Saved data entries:
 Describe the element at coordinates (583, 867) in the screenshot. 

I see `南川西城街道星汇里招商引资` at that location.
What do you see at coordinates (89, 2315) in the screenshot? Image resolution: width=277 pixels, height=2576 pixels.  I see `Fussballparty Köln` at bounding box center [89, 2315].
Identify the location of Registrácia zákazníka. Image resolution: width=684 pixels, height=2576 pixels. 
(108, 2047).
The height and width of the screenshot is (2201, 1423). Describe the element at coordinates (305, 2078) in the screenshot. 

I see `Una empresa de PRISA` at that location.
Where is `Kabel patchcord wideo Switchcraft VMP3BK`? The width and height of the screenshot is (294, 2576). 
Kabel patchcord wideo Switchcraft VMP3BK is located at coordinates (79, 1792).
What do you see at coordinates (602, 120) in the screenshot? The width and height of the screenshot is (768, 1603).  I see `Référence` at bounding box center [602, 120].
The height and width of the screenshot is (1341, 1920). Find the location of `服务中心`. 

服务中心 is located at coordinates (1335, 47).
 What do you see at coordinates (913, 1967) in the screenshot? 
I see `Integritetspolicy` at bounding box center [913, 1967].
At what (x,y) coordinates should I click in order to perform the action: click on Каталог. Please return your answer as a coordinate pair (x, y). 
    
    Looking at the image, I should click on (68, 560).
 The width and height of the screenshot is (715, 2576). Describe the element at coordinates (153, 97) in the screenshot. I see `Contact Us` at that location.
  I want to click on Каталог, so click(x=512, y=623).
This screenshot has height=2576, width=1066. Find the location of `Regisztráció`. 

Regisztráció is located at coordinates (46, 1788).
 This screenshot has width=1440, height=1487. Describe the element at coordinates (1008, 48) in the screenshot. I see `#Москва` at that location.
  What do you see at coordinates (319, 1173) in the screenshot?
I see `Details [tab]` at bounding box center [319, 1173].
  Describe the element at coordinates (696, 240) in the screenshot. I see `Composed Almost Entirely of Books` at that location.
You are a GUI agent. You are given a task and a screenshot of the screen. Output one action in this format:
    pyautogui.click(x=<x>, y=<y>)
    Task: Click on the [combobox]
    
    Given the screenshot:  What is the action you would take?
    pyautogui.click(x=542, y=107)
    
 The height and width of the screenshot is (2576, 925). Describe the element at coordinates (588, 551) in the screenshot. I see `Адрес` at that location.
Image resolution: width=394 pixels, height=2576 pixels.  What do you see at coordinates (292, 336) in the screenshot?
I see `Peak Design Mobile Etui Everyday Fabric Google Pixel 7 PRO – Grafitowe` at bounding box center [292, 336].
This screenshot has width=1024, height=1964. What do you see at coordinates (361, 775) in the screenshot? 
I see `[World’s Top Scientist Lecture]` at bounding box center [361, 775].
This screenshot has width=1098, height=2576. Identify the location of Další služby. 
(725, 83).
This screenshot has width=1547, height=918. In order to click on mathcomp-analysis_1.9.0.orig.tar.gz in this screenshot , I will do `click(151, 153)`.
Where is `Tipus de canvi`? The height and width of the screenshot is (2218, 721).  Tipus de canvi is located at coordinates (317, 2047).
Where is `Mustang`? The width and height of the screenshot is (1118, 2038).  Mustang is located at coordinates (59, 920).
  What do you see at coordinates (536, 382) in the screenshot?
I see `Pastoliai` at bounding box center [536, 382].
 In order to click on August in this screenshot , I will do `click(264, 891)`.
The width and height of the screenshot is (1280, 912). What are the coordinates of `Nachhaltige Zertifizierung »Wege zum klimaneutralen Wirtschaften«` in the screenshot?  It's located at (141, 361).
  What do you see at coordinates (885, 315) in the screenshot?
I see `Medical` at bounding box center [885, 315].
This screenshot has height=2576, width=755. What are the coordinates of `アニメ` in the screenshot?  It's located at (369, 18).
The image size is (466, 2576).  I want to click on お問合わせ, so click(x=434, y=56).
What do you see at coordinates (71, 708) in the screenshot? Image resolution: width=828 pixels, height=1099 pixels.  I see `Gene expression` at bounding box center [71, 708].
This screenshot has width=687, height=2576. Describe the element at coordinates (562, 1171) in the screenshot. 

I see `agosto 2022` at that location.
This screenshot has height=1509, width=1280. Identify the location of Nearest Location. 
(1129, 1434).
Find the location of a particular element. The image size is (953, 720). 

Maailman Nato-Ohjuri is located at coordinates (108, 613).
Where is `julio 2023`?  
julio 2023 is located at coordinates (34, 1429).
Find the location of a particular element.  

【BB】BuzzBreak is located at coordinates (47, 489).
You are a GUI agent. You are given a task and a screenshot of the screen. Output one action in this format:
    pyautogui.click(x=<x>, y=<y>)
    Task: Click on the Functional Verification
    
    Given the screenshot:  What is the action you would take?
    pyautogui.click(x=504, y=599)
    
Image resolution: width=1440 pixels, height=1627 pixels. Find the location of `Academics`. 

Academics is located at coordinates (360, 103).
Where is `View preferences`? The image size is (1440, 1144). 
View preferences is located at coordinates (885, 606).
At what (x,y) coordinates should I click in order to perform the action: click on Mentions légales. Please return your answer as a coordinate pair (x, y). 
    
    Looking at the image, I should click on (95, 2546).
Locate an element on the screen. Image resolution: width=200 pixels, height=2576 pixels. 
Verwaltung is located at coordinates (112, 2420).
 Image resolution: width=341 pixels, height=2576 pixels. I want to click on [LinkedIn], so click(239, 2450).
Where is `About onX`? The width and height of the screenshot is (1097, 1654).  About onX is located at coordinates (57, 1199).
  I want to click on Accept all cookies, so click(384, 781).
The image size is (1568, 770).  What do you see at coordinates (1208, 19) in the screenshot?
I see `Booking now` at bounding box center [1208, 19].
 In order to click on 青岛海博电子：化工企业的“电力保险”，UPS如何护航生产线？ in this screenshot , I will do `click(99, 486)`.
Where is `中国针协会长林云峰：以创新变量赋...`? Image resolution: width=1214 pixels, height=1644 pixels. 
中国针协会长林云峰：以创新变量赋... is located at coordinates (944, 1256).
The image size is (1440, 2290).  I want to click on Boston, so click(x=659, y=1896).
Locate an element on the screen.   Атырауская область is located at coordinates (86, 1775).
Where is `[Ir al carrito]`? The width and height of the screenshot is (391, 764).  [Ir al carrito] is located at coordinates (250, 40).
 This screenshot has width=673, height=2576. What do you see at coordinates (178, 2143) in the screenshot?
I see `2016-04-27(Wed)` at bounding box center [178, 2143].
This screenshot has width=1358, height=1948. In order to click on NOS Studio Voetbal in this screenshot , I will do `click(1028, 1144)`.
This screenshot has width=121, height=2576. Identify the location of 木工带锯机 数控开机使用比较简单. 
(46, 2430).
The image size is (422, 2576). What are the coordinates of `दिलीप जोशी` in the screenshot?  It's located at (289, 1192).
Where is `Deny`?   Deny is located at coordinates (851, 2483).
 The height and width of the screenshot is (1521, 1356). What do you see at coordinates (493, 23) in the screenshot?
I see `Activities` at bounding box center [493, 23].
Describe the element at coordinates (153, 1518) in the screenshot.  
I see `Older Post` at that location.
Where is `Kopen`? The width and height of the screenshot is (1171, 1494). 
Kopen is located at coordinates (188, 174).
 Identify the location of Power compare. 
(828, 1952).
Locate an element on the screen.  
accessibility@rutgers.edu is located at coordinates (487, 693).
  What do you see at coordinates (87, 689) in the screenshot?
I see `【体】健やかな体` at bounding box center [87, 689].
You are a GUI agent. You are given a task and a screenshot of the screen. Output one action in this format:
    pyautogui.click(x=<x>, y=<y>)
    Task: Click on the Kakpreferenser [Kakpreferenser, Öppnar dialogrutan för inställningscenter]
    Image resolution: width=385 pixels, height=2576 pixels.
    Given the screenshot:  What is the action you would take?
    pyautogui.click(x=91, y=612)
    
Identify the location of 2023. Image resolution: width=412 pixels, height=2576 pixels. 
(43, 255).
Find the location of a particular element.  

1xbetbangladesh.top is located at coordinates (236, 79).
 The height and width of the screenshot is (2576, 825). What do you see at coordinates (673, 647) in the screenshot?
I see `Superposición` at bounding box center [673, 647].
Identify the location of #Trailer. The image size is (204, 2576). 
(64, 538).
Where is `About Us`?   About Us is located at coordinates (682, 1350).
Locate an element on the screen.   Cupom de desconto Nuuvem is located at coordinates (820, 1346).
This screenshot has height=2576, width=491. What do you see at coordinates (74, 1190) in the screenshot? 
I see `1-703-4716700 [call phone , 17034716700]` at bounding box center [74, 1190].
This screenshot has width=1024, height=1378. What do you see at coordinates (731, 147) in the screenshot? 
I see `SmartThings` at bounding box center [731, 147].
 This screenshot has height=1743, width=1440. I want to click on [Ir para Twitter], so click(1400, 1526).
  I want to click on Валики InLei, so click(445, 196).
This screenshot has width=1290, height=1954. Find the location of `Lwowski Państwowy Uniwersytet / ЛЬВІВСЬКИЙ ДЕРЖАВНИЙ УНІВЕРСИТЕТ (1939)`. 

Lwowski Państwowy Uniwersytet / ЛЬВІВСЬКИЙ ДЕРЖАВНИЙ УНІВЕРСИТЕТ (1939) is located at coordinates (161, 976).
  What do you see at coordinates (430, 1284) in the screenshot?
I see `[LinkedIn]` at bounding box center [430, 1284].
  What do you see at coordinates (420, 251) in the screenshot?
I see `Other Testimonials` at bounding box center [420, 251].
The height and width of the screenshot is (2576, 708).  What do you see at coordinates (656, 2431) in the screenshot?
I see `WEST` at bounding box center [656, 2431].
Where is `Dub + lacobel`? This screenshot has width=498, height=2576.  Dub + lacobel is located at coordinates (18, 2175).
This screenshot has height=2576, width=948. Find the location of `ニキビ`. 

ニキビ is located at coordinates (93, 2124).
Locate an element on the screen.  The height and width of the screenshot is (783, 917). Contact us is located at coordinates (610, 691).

# Assigned task
What is the number of lines in the records that hold the word "will"? Answer with that number only.

# Response below
4